計画によると例の会が開かれている会場の隣の部屋に、ボス、最所、京念が詰めることになっており、襖越しに聞こえる会話に耳をそばだてているらしい。
それから小一時間ほど経った頃、ハラハラしながら待っている私たちに届いたのは「第一ラウンド圧勝! しかし勝負はここから!」という文言である。
このあたりになるとふつふつと怒りがこみ上げてくる。なんのつもりだろうか。スポーツ紙の見出しでもあるまいし。状況がまるでわからない私たちにとって、この途切れ途切れの情報はまったくもって神経を逆撫でる。
「揃いも揃って! だいたい何のためにみきくんまで送り込んだと思ってる! もっと丁寧に現場レポしろって! 帰ってきたら一週間弁当抜きにしてやる!」
新婚ふたばの言葉に「まあまあ」となだめながらも、私とひなこは組んだ足をカタカタと動かしている。これは私たちの共通の悪癖で、気付いたときにはなるべく直そうとお互いに注意しあっているのだが、イライラが募るとどうも出てしまう。今日はお互い注意し合うこともなく普段であればカタカタで済むのだがガタガタとかなり強めに出ている。
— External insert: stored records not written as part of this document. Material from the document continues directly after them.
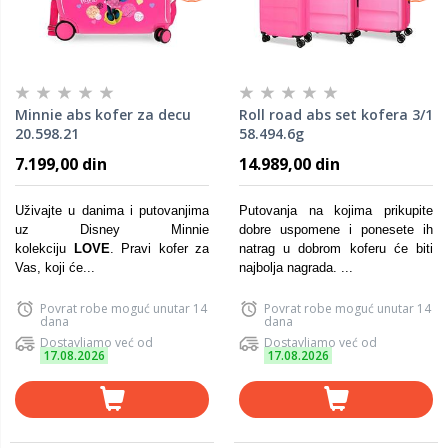
Minnie abs kofer za decu
Roll road abs set kofera 3/1
20.598.21
58.494.6g
7.199,00 din
14.989,00 din
Uživajte u danima i putovanjima
Putovanja na kojima prikupite
uz Disney Minnie
dobre uspomene i ponesete ih
kolekciju
LOVE
. Pravi kofer za
natrag u dobrom koferu će biti
Vas, koji će...
najbolja nagrada. ...
Povrat robe moguć unutar 14
Povrat robe moguć unutar 14
dana
dana
Dostavljamo već od
Dostavljamo već od
17.08.2026
17.08.2026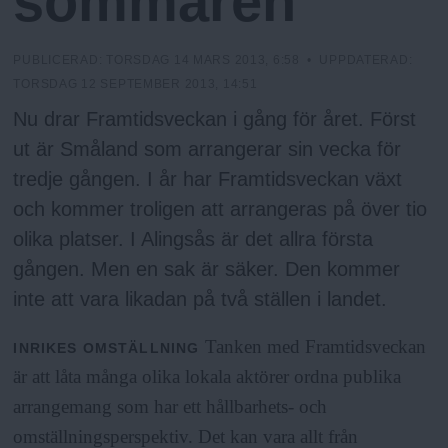
sommaren
N
n
y
u
PUBLICERAD:
TORSDAG 14 MARS 2013, 6:58
• UPPDATERAD:
TORSDAG 12 SEPTEMBER 2013, 14:51
Nu drar Framtidsveckan i gång för året. Först
ut är Småland som arrangerar sin vecka för
tredje gången. I år har Framtidsveckan växt
och kommer troligen att arrangeras på över tio
olika platser. I Alingsås är det allra första
gången. Men en sak är säker. Den kommer
inte att vara likadan på två ställen i landet.
Tanken med Framtidsveckan
INRIKES
OMSTÄLLNING
är att låta många olika lokala aktörer ordna publika
arrangemang som har ett hållbarhets- och
omställningsperspektiv. Det kan vara allt från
お互いに目が合い、思わず舌を出して足を組み直したとき、床にトレイを置き、そこに収めていた件の茶碗がカタカタと動き出した。まるで命が宿ったかのようにカタカタと揺れている。ついさっき、盛り付けてやったドライフードが跳ねて溢れるほどの揺れである。
逢摩堂に来てから随分と不思議な事も経験してきたが、不気味だと感じたのはこれが初めてだった。
ひなことふたばがカニ歩きで私のもとにやってくる。三人で顔を見合わせ、次に私たちは悲鳴を上げて咲良さんのもとへ飛んでいった。なぜか「お母さーん!」と叫びながら。そして咲良さんの絵にしがみつき、母さん、怖いよぉ、と叫んだのだった。
「母さん怖いよ」
「母さんどうしよう」
「母さん教えて」
「母さん助けて」
「母さん!」
私たちはおよそ思いつく限りの母に甘える言葉を並び立てた。それは幼い頃からずっと封印してきた言葉だったかもしれない。
その言葉を出すたびに心の中の不安が一つずつ溶けていくような気がする。